🤖 AI Summary
This work addresses the significant performance and energy efficiency degradation in existing DNN accelerators caused by security mechanisms that incur high hardware overhead and frequent off-chip memory accesses. To overcome these limitations, the authors propose a hardware-software co-designed secure memory protection framework that introduces a novel bandwidth-aware dynamic encryption granularity strategy. This approach leverages sliding-window overlap analysis to eliminate redundant memory accesses induced by intra- and inter-layer tiling, and incorporates a multi-level memory authentication mechanism to minimize unnecessary off-chip communication. Experimental evaluations on both server-class and edge NPUs demonstrate that the proposed method achieves strong security guarantees while reducing performance overhead by over 12% and improving energy efficiency by up to 87%, with excellent scalability across diverse architectures.
📝 Abstract
The rapid deployment of deep neural network (DNN) accelerators in safety-critical domains such as autonomous vehicles, healthcare systems, and financial infrastructure necessitates robust mechanisms to safeguard data confidentiality and computational integrity. Existing security solutions for DNN accelerators, however, suffer from excessive hardware resource demands and frequent off-chip memory access overheads, which degrade performance and scalability. To address these challenges, this paper presents a secure and efficient memory protection framework for DNN accelerators with minimal overhead.
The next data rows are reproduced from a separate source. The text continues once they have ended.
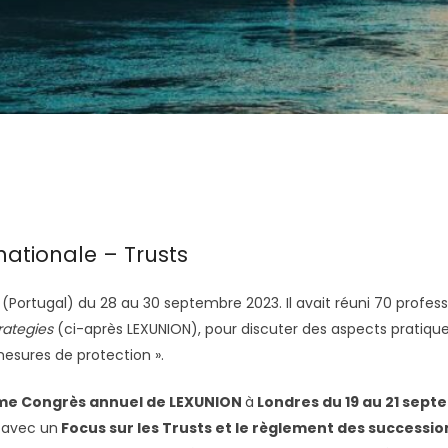
nationale – Trusts
 (Portugal) du 28 au 30 septembre 2023. Il avait réuni 70 prof
trategies
(ci-après LEXUNION), pour discuter des aspects pratiqu
mesures de protection ».
me Congrès annuel de LEXUNION
à
Londres du 19 au 21 sep
, avec un
Focus sur les Trusts et le règlement des success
First, we propose a bandwidth-aware cryptographic scheme that adapts encryption granularity based on memory traffic patterns, striking a balance between security and resource efficiency. Second, we observe that both the overlapping regions in the intra-layer tiling's sliding window pattern and those resulting from inter-layer tiling strategy discrepancies introduce substantial redundant memory accesses and repeated computational overhead in cryptography. Third, we introduce a multi-level authentication mechanism that effectively eliminates unnecessary off-chip memory accesses, enhancing performance and energy efficiency. Experimental results show that this work decreases performance overhead by over 12% and achieves 87% energy efficiency improvement for both server and edge neural processing units (NPUs), while ensuring robust scalability.